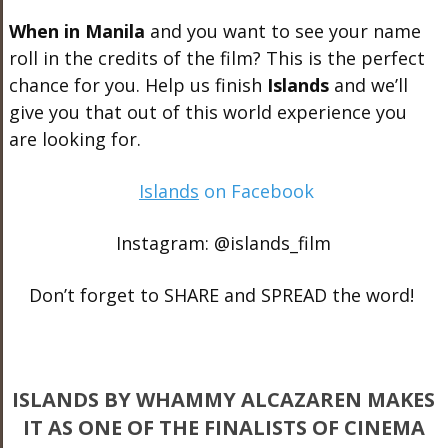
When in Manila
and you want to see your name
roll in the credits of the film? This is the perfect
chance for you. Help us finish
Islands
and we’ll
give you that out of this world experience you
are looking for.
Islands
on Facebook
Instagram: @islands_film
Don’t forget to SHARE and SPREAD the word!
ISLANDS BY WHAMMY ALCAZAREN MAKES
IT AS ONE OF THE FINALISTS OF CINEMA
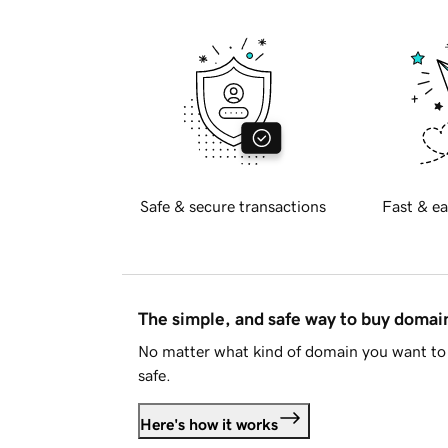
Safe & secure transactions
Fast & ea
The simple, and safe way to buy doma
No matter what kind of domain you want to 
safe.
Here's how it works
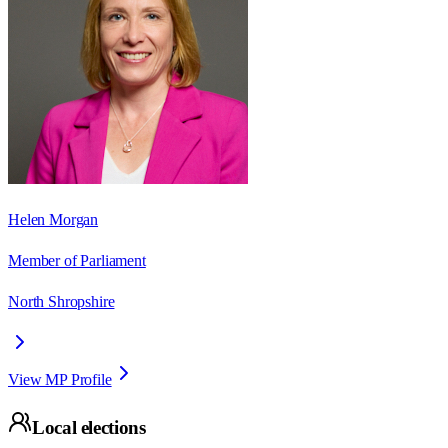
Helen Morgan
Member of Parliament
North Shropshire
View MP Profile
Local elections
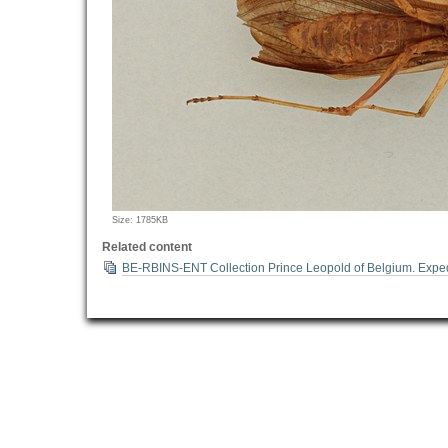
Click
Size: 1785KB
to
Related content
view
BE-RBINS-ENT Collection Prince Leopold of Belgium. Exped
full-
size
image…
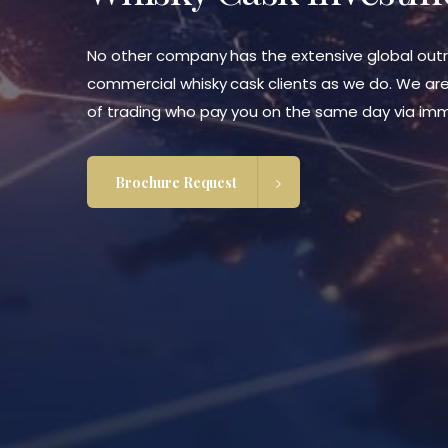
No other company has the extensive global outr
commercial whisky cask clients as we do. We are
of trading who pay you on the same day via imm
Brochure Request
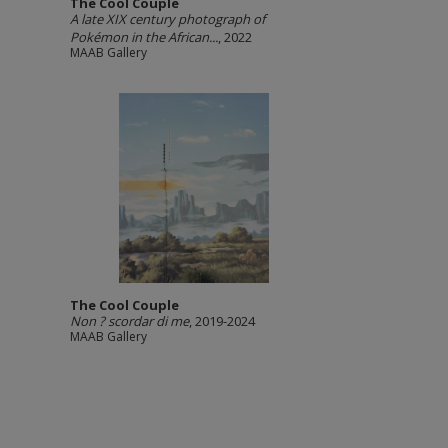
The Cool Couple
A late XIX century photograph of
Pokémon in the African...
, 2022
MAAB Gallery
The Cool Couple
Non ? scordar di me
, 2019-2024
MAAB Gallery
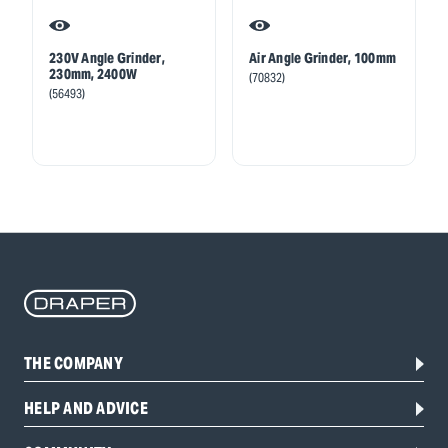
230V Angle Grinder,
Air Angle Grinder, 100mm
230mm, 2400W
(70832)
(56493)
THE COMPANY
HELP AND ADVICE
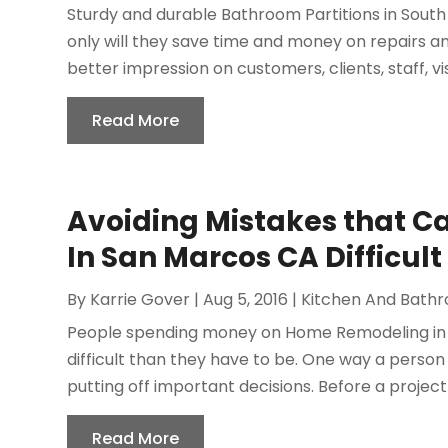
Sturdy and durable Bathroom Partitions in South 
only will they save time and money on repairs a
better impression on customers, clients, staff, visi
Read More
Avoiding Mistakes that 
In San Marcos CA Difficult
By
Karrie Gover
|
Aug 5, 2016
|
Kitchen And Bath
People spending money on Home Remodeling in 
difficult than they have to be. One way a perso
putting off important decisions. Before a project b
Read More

◇ ◇ ◇ ◇ ◇ ◇ ◇

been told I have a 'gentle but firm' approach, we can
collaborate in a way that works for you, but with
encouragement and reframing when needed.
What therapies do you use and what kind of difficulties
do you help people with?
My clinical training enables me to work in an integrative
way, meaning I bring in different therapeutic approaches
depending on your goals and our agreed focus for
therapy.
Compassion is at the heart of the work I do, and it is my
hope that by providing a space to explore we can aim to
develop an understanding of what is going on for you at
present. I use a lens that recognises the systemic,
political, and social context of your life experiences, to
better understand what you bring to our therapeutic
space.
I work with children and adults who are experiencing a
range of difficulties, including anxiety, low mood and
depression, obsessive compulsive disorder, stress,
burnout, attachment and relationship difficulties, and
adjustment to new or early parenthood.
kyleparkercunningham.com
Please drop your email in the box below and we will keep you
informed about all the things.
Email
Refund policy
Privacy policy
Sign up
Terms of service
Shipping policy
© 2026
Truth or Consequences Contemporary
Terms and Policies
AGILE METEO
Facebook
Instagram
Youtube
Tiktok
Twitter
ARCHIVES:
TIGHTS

◇ ◇ ◇ ◇ ◇ ◇ ◇

▶ [ASSIGNMENT]: Using the entries above, repeat exactly the lines from the one with "The simple, and safe way to buy doma" to the one with "People spending money on Home Remodeling in", both included, and leave the pictures behind.

▶ [ANSWER SPACE]:
The simple, and safe way to buy doma
No matter what kind of domain you want to 
safe.
Here's how it works
Helen Morgan
Member of Parliament
North Shropshire
View MP Profile
Local elections
Click
Size: 1785KB
to
Related content
view
BE-RBINS-ENT Collection Prince Leopold of Belgium. Exped
full-
size
image…
No other company has the extensive global outr
commercial whisky cask clients as we do. We are
of trading who pay you on the same day via imm
Brochure Request
The Cool Couple
A late XIX century photograph of
Pokémon in the African...
, 2022
MAAB Gallery
The Cool Couple
Non ? scordar di me
, 2019-2024
MAAB Gallery
230V Angle Grinder,
Air Angle Grinder, 100mm
230mm, 2400W
(70832)
(56493)
THE COMPANY
HELP AND ADVICE
Sturdy and durable Bathroom Partitions in South 
only will they save time and money on repairs a
better impression on customers, clients, staff, visi
Read More
Avoiding Mistakes that 
In San Marcos CA Difficult
By
Karrie Gover
|
Aug 5, 2016
|
Kitchen And Bath
People spending money on Home Remodeling in 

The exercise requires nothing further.